From a 1998 NYT article "Large communal tables -- hailed as social equalizers during the French Revolution, copied by New York hotels in the 19th century and resurrected briefly in the 1980's -- are turning up again, and in the unlikeliest of places: New York, a city of seven million people who prize their solitude in public places."
posted by three_red_balloons at 6:30 PM on December 14, 2014 [1 favorite]


Beer gardens and some traditional German restaurants often have large communal tables.
posted by peanut_mcgillicuty at 6:32 PM on December 14, 2014


Many Vietnamese restaurants in Austin and elsewhere have these kinds of tables - often in the center of the establishment, surrounded by smaller two-to-four seat tables.
posted by doctor tough love at 6:44 PM on December 14, 2014


When I was a kid, Shakey's Pizza was a big deal, and it was all big, long communal tables.
posted by Thorzdad at 6:47 PM on December 14, 2014 [1 favorite]


Ate at one the other night in a tapas joint on the Lower East Side. We had a party of three and were seated at a six-top where a couple was already sitting. In NYC where space is at a premium it is really not uncommon to be seated at a table where another couple or group is already seated directly adjacent. In my experience it's been in cheaper, less formal places such as the Indian dives along 2nd Ave downtown, and generally only if there's one or two in the party being seated. But it does seem to be increasingly the mode elsewhere.
posted by Otter_Handler at 6:55 PM on December 14, 2014


Wagamama over here does this so I imagine the Wagamamas in the US all do as well?

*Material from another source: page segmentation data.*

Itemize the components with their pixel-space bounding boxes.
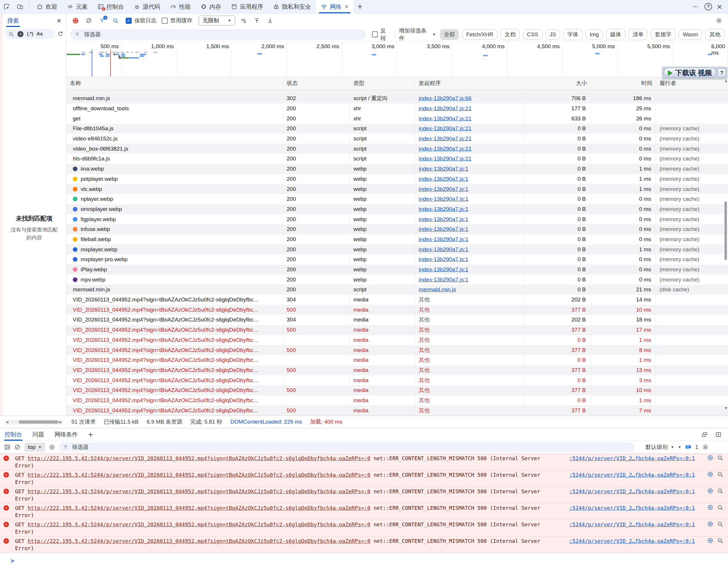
table-row[interactable]: 200webpindex-13b290a7.js:10 B0 ms(memory… (67, 90, 728, 93)
record-network-log-button[interactable] (71, 16, 80, 25)
initiator-link[interactable]: index-13b290a7.js:21 (419, 105, 472, 112)
issues-count[interactable]: 1 (695, 444, 698, 450)
clear-network-log-button[interactable] (84, 16, 94, 25)
more-options-button[interactable] (689, 3, 702, 10)
column-header-2[interactable]: 类型 (350, 77, 415, 90)
table-row[interactable]: mermaid.min.js302script / 重定向index-13b29… (67, 93, 728, 104)
column-header-4[interactable]: 大小 (524, 77, 591, 90)
search-message-icon[interactable] (717, 488, 723, 494)
initiator-link[interactable]: index-13b290a7.js:21 (419, 146, 472, 152)
vertical-scrollbar[interactable] (725, 201, 727, 260)
error-source-link[interactable]: :5244/p/server/VID_2…fbch4a-oaZeRPs=:0:1 (569, 521, 695, 528)
table-row[interactable]: figplayer.webp200webpindex-13b290a7.js:1… (67, 214, 728, 224)
regex-toggle[interactable]: (.*) (27, 31, 33, 36)
filter-chip-manifest[interactable]: 清单 (628, 29, 648, 40)
error-request-link[interactable]: http://222.195.5.42:5244/p/server/VID_20… (27, 488, 370, 494)
close-devtools-button[interactable]: × (714, 2, 725, 11)
table-row[interactable]: VID_20260113_044952.mp4?sign=tBoAZAzOkCJ… (67, 345, 728, 355)
initiator-link[interactable]: mermaid.min.js (419, 287, 456, 293)
table-row[interactable]: hls-d6b9fc1a.js200scriptindex-13b290a7.j… (67, 154, 728, 164)
issues-bubble-icon[interactable] (685, 444, 692, 450)
search-message-icon[interactable] (717, 537, 723, 544)
filter-chip-other[interactable]: 其他 (705, 29, 725, 40)
table-row[interactable]: mxplayer-pro.webp200webpindex-13b290a7.j… (67, 254, 728, 265)
error-source-link[interactable]: :5244/p/server/VID_2…fbch4a-oaZeRPs=:0:1 (569, 471, 695, 478)
open-in-network-icon[interactable] (707, 471, 714, 478)
initiator-link[interactable]: index-13b290a7.js:21 (419, 155, 472, 162)
initiator-link[interactable]: index-13b290a7.js:1 (419, 196, 468, 202)
filter-chip-wasm[interactable]: Wasm (679, 30, 702, 39)
device-toolbar-button[interactable] (13, 0, 27, 13)
table-row[interactable]: VID_20260113_044952.mp4?sign=tBoAZAzOkCJ… (67, 295, 728, 305)
filter-chip-js[interactable]: JS (545, 30, 560, 39)
error-source-link[interactable]: :5244/p/server/VID_2…fbch4a-oaZeRPs=:0:1 (569, 537, 695, 545)
initiator-link[interactable]: index-13b290a7.js:1 (419, 216, 468, 223)
initiator-link[interactable]: index-13b290a7.js:1 (419, 166, 468, 172)
close-tab-icon[interactable]: × (345, 3, 349, 10)
throttling-dropdown[interactable]: 无限制 ▼ (199, 16, 235, 25)
download-video-button[interactable]: 下载该 视频 (663, 68, 716, 78)
table-row[interactable]: VID_20260113_044952.mp4?sign=tBoAZAzOkCJ… (67, 325, 728, 335)
error-request-link[interactable]: http://222.195.5.42:5244/p/server/VID_20… (27, 505, 370, 511)
search-network-button[interactable] (111, 16, 120, 25)
error-source-link[interactable]: :5244/p/server/VID_2…fbch4a-oaZeRPs=:0:1 (569, 488, 695, 495)
filter-chip-css[interactable]: CSS (523, 30, 542, 39)
table-row[interactable]: potplayer.webp200webpindex-13b290a7.js:1… (67, 174, 728, 184)
table-row[interactable]: iina.webp200webpindex-13b290a7.js:10 B1 … (67, 164, 728, 174)
initiator-link[interactable]: index-13b290a7.js:21 (419, 135, 472, 142)
column-header-1[interactable]: 状态 (283, 77, 350, 90)
error-request-link[interactable]: http://222.195.5.42:5244/p/server/VID_20… (27, 538, 370, 544)
import-har-button[interactable] (252, 16, 262, 25)
open-in-network-icon[interactable] (707, 521, 714, 527)
error-request-link[interactable]: http://222.195.5.42:5244/p/server/VID_20… (27, 522, 370, 528)
initiator-link[interactable]: index-13b290a7.js:1 (419, 236, 468, 243)
initiator-link[interactable]: index-13b290a7.js:66 (419, 95, 472, 102)
initiator-link[interactable]: index-13b290a7.js:1 (419, 176, 468, 182)
network-conditions-button[interactable] (239, 16, 248, 25)
table-row[interactable]: mxplayer.webp200webpindex-13b290a7.js:10… (67, 244, 728, 254)
initiator-link[interactable]: index-13b290a7.js:21 (419, 115, 472, 122)
tab-welcome[interactable]: 欢迎 (32, 0, 62, 13)
console-tab-console[interactable]: 控制台 (5, 428, 22, 441)
clear-console-icon[interactable] (14, 444, 21, 450)
filter-chip-doc[interactable]: 文档 (500, 29, 520, 40)
search-message-icon[interactable] (717, 471, 723, 478)
error-request-link[interactable]: http://222.195.5.42:5244/p/server/VID_20… (27, 455, 370, 461)
scrollbar-thumb[interactable] (19, 421, 58, 424)
tab-elements[interactable]: 元素 (62, 0, 93, 13)
table-row[interactable]: VID_20260113_044952.mp4?sign=tBoAZAzOkCJ… (67, 395, 728, 406)
table-row[interactable]: mermaid.min.js200scriptmermaid.min.js0 B… (67, 284, 728, 295)
table-row[interactable]: VID_20260113_044952.mp4?sign=tBoAZAzOkCJ… (67, 305, 728, 315)
console-settings-icon[interactable] (702, 444, 709, 450)
console-tab-issues[interactable]: 问题 (32, 428, 44, 441)
column-header-5[interactable]: 时间 (591, 77, 656, 90)
invert-filter-option[interactable]: 反转 (372, 27, 390, 42)
table-row[interactable]: VID_20260113_044952.mp4?sign=tBoAZAzOkCJ… (67, 375, 728, 385)
table-row[interactable]: VID_20260113_044952.mp4?sign=tBoAZAzOkCJ… (67, 355, 728, 365)
error-source-link[interactable]: :5244/p/server/VID_2…fbch4a-oaZeRPs=:0:1 (569, 455, 695, 462)
error-source-link[interactable]: :5244/p/server/VID_2…fbch4a-oaZeRPs=:0:1 (569, 504, 695, 511)
preserve-log-option[interactable]: ✓ 保留日志 (126, 17, 156, 24)
scroll-down-icon[interactable]: ▼ (724, 406, 728, 410)
table-row[interactable]: File-d8b1045a.js200scriptindex-13b290a7.… (67, 124, 728, 134)
tab-performance[interactable]: 性能 (165, 0, 196, 13)
preserve-log-checkbox[interactable]: ✓ (126, 18, 132, 24)
table-row[interactable]: mpv.webp200webpindex-13b290a7.js:10 B0 m… (67, 274, 728, 284)
scroll-up-icon[interactable]: ▲ (724, 79, 728, 83)
filter-toggle-button[interactable]: x (97, 16, 107, 25)
execution-context-dropdown[interactable]: top ▼ (24, 443, 45, 452)
table-row[interactable]: infuse.webp200webpindex-13b290a7.js:10 B… (67, 224, 728, 234)
initiator-link[interactable]: index-13b290a7.js:1 (419, 226, 468, 232)
table-row[interactable]: fileball.webp200webpindex-13b290a7.js:10… (67, 234, 728, 245)
live-expression-icon[interactable] (49, 444, 55, 450)
table-row[interactable]: omniplayer.webp200webpindex-13b290a7.js:… (67, 204, 728, 214)
download-help-button[interactable]: ? (718, 69, 726, 77)
initiator-link[interactable]: index-13b290a7.js:1 (419, 186, 468, 192)
horizontal-scrollbar[interactable]: ◀ ▶ (5, 420, 63, 425)
table-row[interactable]: VID_20260113_044952.mp4?sign=tBoAZAzOkCJ… (67, 335, 728, 345)
search-message-icon[interactable] (717, 521, 723, 527)
table-row[interactable]: nplayer.webp200webpindex-13b290a7.js:10 … (67, 194, 728, 204)
scroll-right-icon[interactable]: ▶ (59, 421, 62, 424)
table-row[interactable]: vlc.webp200webpindex-13b290a7.js:10 B1 m… (67, 184, 728, 194)
scroll-left-icon[interactable]: ◀ (6, 421, 8, 424)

When I was a kid one of the major pizza place -- either John's or V&T -- in Manhattan did this.
posted by DarlingBri at 7:02 PM on December 14, 2014 [1 favorite]


The chain Le Pain Quotidien has communal tables. There are lots of places in NYC who have them - coffee shops mostly, but I'm seeing it more and more in casual restaurants and bars. I've also encountered communal tables in the UK and Belgium. I think they're more common in larger cities.
posted by bedhead at 7:13 PM on December 14, 2014


Can I just say how much i looooove these? I wish we did it more in America. But then, I can make conversation with a rock. And I enjoy doing it!
posted by harrietthespy at 7:22 PM on December 14, 2014 [2 favorites]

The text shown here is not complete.